I couldn't deal with it. I didn't want to wait around for her to suffocate or bleed to death or whatever was about to happen. I didn't want to explain everything and then wait to escort her soul to the pretty lights, so I didn't. I left. I got back in George's car, which was warm because she'd left the heater running. She asked if everything went okay, and I said it had. Then my phone rang again, and I looked at it. Rube was calling again. I hit ignore. Then I called 911. I told the operator that I hadn't seen K. Wollrath in a few weeks, and that I heard some suspicious noises coming from her house, and could someone please come out and check on her? I knew she'd be dead by the time anyone came out, but I wanted someone to know she'd died, besides me.

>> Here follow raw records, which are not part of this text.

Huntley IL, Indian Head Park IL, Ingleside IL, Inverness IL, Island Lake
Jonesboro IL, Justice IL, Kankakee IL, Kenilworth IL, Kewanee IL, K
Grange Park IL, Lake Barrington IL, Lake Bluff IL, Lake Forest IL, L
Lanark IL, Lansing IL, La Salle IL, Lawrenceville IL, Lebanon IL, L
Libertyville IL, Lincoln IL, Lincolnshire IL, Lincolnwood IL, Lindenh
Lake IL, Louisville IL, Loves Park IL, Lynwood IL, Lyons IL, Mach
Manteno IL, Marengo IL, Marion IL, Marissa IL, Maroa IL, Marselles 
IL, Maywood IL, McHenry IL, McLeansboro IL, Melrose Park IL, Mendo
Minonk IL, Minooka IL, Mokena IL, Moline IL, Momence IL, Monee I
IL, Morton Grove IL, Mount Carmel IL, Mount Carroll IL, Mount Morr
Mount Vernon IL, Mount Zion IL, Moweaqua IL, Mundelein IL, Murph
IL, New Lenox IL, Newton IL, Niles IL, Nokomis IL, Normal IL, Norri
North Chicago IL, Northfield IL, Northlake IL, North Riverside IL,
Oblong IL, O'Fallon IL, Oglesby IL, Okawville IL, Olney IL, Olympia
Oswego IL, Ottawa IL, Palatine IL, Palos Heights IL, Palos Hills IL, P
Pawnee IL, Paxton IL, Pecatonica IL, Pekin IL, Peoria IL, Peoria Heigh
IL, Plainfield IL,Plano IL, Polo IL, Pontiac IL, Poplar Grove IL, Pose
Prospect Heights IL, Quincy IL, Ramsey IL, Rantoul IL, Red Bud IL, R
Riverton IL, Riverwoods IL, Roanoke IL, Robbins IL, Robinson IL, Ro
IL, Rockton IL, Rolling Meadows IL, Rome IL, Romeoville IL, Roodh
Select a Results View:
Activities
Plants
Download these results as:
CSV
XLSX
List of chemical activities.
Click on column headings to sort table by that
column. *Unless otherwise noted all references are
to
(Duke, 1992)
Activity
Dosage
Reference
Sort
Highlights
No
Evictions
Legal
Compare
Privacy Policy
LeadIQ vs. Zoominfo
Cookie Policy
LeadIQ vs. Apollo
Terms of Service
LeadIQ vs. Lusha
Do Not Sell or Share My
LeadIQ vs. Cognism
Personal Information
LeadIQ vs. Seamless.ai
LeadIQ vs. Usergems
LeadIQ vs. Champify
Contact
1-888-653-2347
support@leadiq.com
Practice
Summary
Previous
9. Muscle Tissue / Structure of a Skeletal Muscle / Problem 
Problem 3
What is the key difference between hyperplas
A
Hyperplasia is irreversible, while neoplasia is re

When I hung up George was giving me a look but she didn't ask any questions. I asked if I could smoke in her car and she said okay. Then she declared that she needed to get drunk, and would I be interested in getting drunk with her? I looked at my watch. It was 9:29. I was supposed to be back at the apartment at ten, but I guess George didn't know that. I said sure. George wanted to check out a band that was playing at the Crocodile Cafe, which was supposed to be some kind of grunge landmark. So we went. I didn't think about what would happen when I didn't come home by curfew. I just wanted to drink and forget about had happened.